Learn how to make easy wooden pumpkins for autumn using wood blocks from the craft store! This is cute decor project you’ll love for fall. These are perfect for farmhouse or rustic fall decor.

Skills Required: Beginner. You’re going to be painting wood blocks, distressing them with wax from a candle, and then cutting felt and Mod Podging. All very basic skills, so if you’re a newbie you should still be fine!

Wooden pumpkin blocks

Do you ever buy a craft item or surface with no intention? Just because you think it’s cute, or because “you might need it?”

Guilty as charged.

Happens all the time, and I’m not even ashamed to admit it anymore. I am just every-so-slightly embarrassed about my wooden block purchase, though. The surface used to make these wooden pumpkins. And here’s why.

I bought a set of six square wooden blocks a few years ago for some particular reason, which at the time I must’ve been quite sure of. I mean, I bought six. There must’ve been an intention.

But soon after I purchased them, I forgot my plans (whatever they were). So they sat in a bin for years – years! – until I spotted them again during a cleaning expedition and decided to turn them into fall decor.

DIY wooden pumpkin blocks for fall

I don’t know where the idea came from to turn these into pumpkins, but I know that when I pulled these from my stash, I was in complete and total fall crafts mode.

And you know when a project just comes together in your mind? That happened here. I remembered I had cool felt in green, wire, and that I could pull some twigs from outside . . . it formed completely within a matter of seconds.

Once the project has reached the cerebral cortex, it’s go time! I had purchased a six-pack of blocks for $20, and had everything else on hand. SO, these three wooden pumpkins cost less than $10 to make for some cute autumn decorations! I’m going to show you how to make them below.

Wood Block Pumpkins

Gather These Supplies

  • Wood blocks – 3.5″
  • Craft paint – orange and brown
  • Mod Podge Satin (you can also use Gloss, Matte, or another Mod Podge formula)
  • Felt
  • Floral wire
  • Wire cutters
  • Wax candle or chunk
  • Sandpaper
  • Paintbrush
  • Scissors
  • Twigs – I just pulled some from the Japanese Maple in my yard
  • Strong craft glue – like Clear Gorilla Glue or E-6000
  • Hot glue gun and glue sticks
  • Drill (with a bit about the size of the twigs)
  • Sandpaper (optional)

Before you begin, you may want to sand the blocks if they are rough. I will leave that up to you – I didn’t because I didn’t mind the roughness! It just adds to the distressed look, and is perfect with vintage, rustic, or farmhouse autumn decorating themes.

Paint and Distress the Blocks

You will begin by painting the blocks with brown paint. You are welcome to use any acrylic paint whether it be regular craft paint, chalk paint, or multi surface.

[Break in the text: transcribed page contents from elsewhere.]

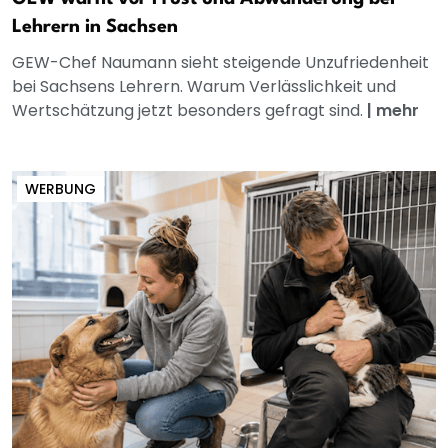
Lehrern in Sachsen
GEW-Chef Naumann sieht steigende Unzufriedenheit
bei Sachsens Lehrern. Warum Verlässlichkeit und
Wertschätzung jetzt besonders gefragt sind.
|
mehr
WERBUNG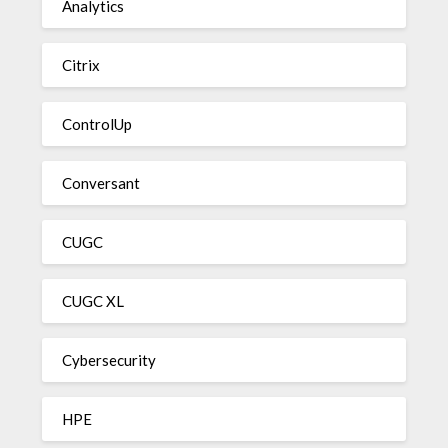
Analytics
Citrix
ControlUp
Conversant
CUGC
CUGC XL
Cybersecurity
HPE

Hand holding an unfinished wood block

Completely cover the blocks with one layer of brown and let dry. What usually works best for me is to paint a few sides on one block and then move onto another. By the time I’m done painting the third, I’m just about ready to go back to the first.

Painting a wood block with brown craft paint

After you’ve let the blocks dry completely, you’re going to rub wax on them so you can distress them. The wax acts as a resist for the orange paint (which will be revealed when you sand).

Rub a white candle piece on the edges, the top, and then create the bands down the side that give you the “pumpkin feel.” Brush away any wax chunks.

On the bottom and top, make a squiggly pattern as seen below. The twig is going to stick up in the middle.

Wax rubbed onto the painted brown wood blocks

There’s no dry time for wax, so paint the orange over the blocks on all sides in a single layer, the way you did the brown. Let dry completely.

Painting over the brown with orange paint

Note: I placed a finger print on the top in the wet orange paint so I would be able to identify it. You’re going to drill a hole in this spot for the stem.

Starting with one block at a time, sand down the edges, the bands, the sides, and the top, revealing the brown paint below. You don’t have to sand too hard. The orange paint will come off relatively easy wherever the wax is. Do this to all of your wooden pumpkins.

Sanding aware the areas of the pumpkins with wax

Place all your wood blocks together on your work surface because it’s drilling time!

Sanded wood pumpkin blocks

Drill and Seal

Choose a drill bit that matches the size of the branch you selected. Gently drill into the center top of each block, holding the block so that it doesn’t spin. The center is likely hollow, so you don’t have to go very deep.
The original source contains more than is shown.